Finds contours in the image that match the specified color.

Parameters:
  • color (tuple[int, int, int]) – Target colour expressed as (R, G, B).

  • rect (tuple[int, int, int, int] | None) – Search region specified as (x, y, width, height). If None, the entire image is used.

  • tolerance (int) – Allowed deviation per colour channel.

  • min_area (int) – Minimum area in pixels squared for a contour to qualify.

  • vertices (int | None) – Required vertex count for returned contours.

Returns:

Contours matching the search criteria.

Return type:

list[npt.NDArray[np.uintp]]

draw_points(points: Sequence[tuple[int, int]], color: tuple[int, int, int] = (255, 0, 0)) None[source]

Draws points on the backbuffer image.

Parameters:
  • points (Sequence[tuple[int, int]]) – Coordinates to mark on the backbuffer.

  • color (tuple[int, int, int]) – Drawing colour (RGB). Defaults to red.

draw_contours(contours: tuple[tuple[tuple[tuple[int, int]]]], color: tuple[int, int, int] = (255, 0, 0)) None[source]
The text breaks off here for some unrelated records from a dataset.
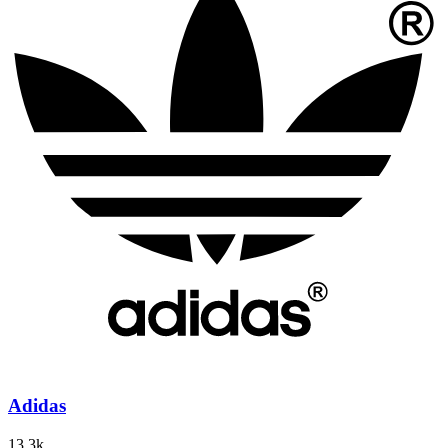
Adidas
13.3k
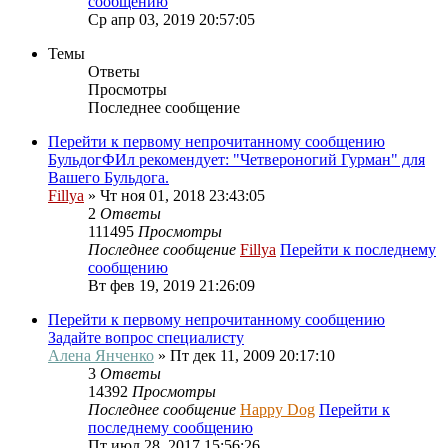
сообщению
Ср апр 03, 2019 20:57:05
Темы
Ответы
Просмотры
Последнее сообщение
Перейти к первому непрочитанному сообщению
БульдогФИл рекомендует: "Четвероногий Гурман" для
Вашего Бульдога.
Fillya
» Чт ноя 01, 2018 23:43:05
2
Ответы
111495
Просмотры
Последнее сообщение
Fillya
Перейти к последнему
сообщению
Вт фев 19, 2019 21:26:09
Перейти к первому непрочитанному сообщению
Задайте вопрос специалисту
Алена Янченко
» Пт дек 11, 2009 20:17:10
3
Ответы
14392
Просмотры
Последнее сообщение
Happy Dog
Перейти к
последнему сообщению
Пт июл 28, 2017 15:56:26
Draws contours on the backbuffer image.

Parameters:
draw_circle(circle: tuple[int, int, int], color: tuple[int, int, int] = (255, 0, 0)) None[source]

Draws a circle on the backbuffer image.

Parameters:
  • circle (tuple[int, int, int]) – Circle definition (x, y, radius).

  • color (tuple[int, int, int]) – Drawing colour (RGB). Defaults to red.

draw_rectangle(rect: tuple[int, int, int, int], color: tuple[int, int, int] = (255, 0, 0)) None[source]

Draws a rectangle on the backbuffer image.

Parameters:
  • rect (tuple[int, int, int, int]) – Rectangle specified as (x, y, width, height).

  • color (tuple[int, int, int]) – Drawing colour (RGB). Defaults to red.

filter_colors(colors: tuple[int, int, int] | list[tuple[int, int, int]], tolerance: int = 0, *, keep_original_colors: bool = False) None[source]

Filters the backbuffer image to retain only specified colors within a given tolerance.

Parameters:
  • colors (tuple[int, int, int] | list[tuple[int, int, int]]) – Colours to keep while filtering.

  • tolerance (int) – Per-channel tolerance threshold (0-255).

  • keep_original_colors (bool) – When True, retain source colours for matching pixels; otherwise, update the backbuffer in place.